• [Aim of the task] Give back the records below exactly, omitting the pictures.

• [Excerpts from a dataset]

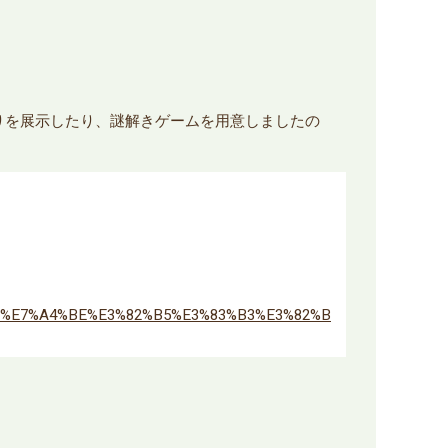
りを展示したり、謎解きゲームを用意しましたの
9A%E7%A4%BE%E3%82%B5%E3%83%B3%E3%82%B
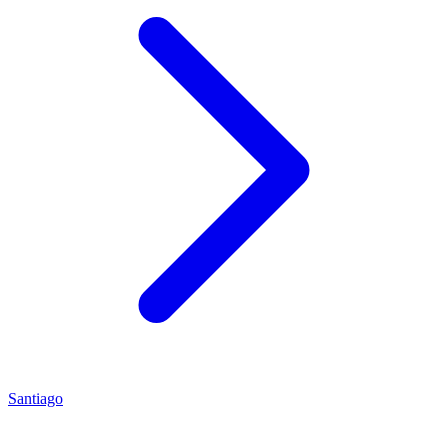
Santiago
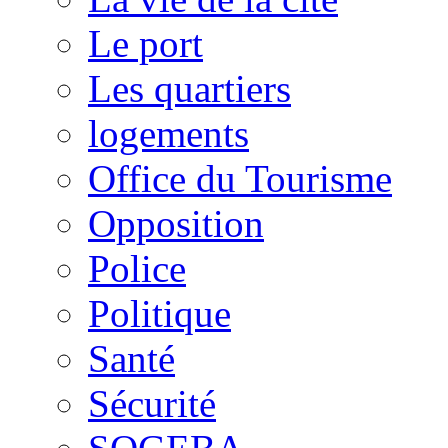
Le port
Les quartiers
logements
Office du Tourisme
Opposition
Police
Politique
Santé
Sécurité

• [Answer section]
りを展示したり、謎解きゲームを用意しましたの
9A%E7%A4%BE%E3%82%B5%E3%83%B3%E3%82%B
Santiago
Le port
Les quartiers
logements
Office du Tourisme
Opposition
Police
Politique
Santé
Sécurité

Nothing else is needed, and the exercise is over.